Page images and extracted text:
⟨

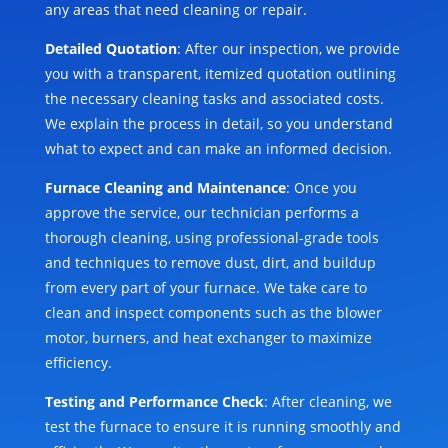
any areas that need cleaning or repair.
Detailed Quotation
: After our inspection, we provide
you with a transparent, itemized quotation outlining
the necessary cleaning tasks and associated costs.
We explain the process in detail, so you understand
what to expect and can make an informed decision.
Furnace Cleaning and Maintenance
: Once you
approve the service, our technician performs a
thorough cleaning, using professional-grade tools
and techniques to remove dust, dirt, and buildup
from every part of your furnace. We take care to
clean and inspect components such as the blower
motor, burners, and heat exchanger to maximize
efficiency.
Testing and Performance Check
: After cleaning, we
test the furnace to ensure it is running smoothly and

⟩
⟨

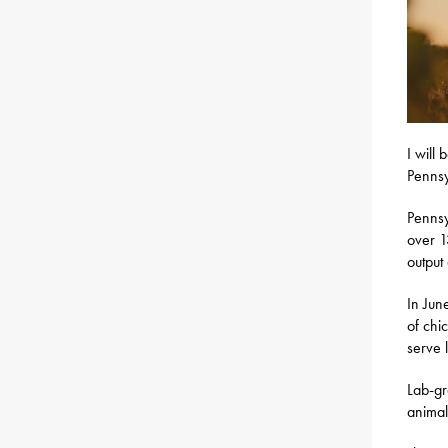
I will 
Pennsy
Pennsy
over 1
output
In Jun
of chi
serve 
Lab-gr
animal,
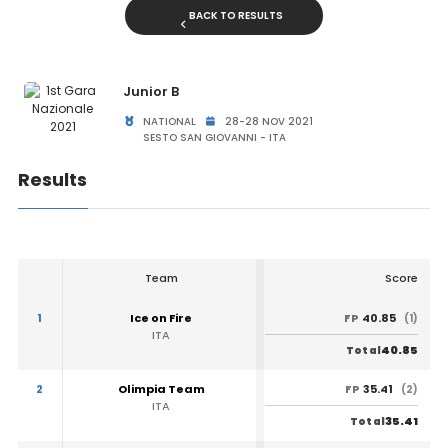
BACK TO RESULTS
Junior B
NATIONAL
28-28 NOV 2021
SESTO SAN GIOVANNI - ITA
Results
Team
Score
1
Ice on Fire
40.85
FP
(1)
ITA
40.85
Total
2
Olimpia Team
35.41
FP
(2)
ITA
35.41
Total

⟩
⟨

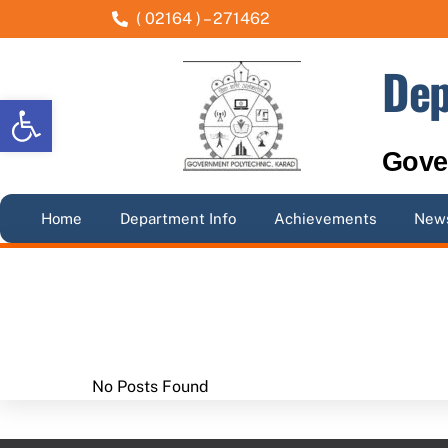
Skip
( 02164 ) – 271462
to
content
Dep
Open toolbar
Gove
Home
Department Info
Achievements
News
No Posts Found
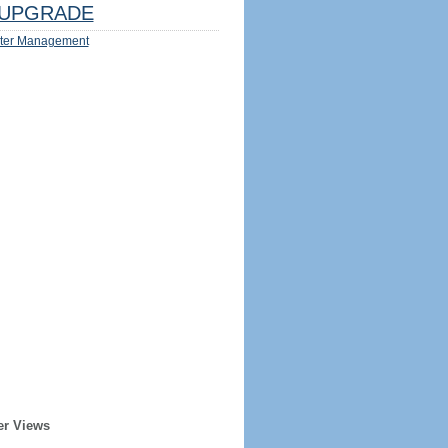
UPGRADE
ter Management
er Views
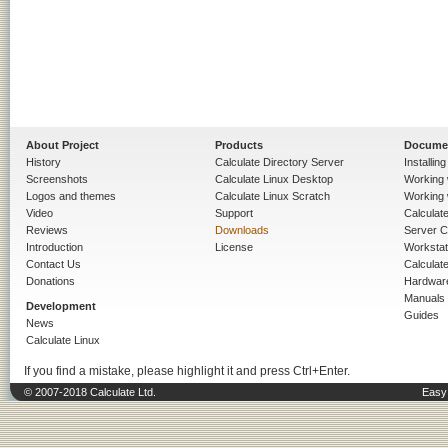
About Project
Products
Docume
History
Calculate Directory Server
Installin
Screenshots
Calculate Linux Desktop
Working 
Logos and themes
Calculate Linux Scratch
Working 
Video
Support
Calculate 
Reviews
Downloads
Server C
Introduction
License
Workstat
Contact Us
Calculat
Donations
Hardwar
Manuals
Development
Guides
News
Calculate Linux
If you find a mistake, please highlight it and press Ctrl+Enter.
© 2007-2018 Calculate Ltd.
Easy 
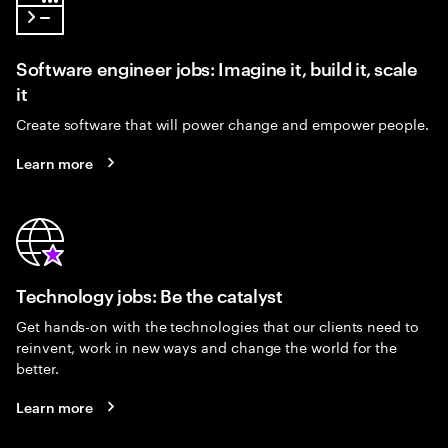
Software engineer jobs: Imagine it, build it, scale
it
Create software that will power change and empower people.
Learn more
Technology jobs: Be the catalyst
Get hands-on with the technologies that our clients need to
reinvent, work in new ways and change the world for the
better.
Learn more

⟩

Filter the entries down to the lines that include the string "need".

Task solution:
any areas that need cleaning or repair.
Get hands-on with the technologies that our clients need to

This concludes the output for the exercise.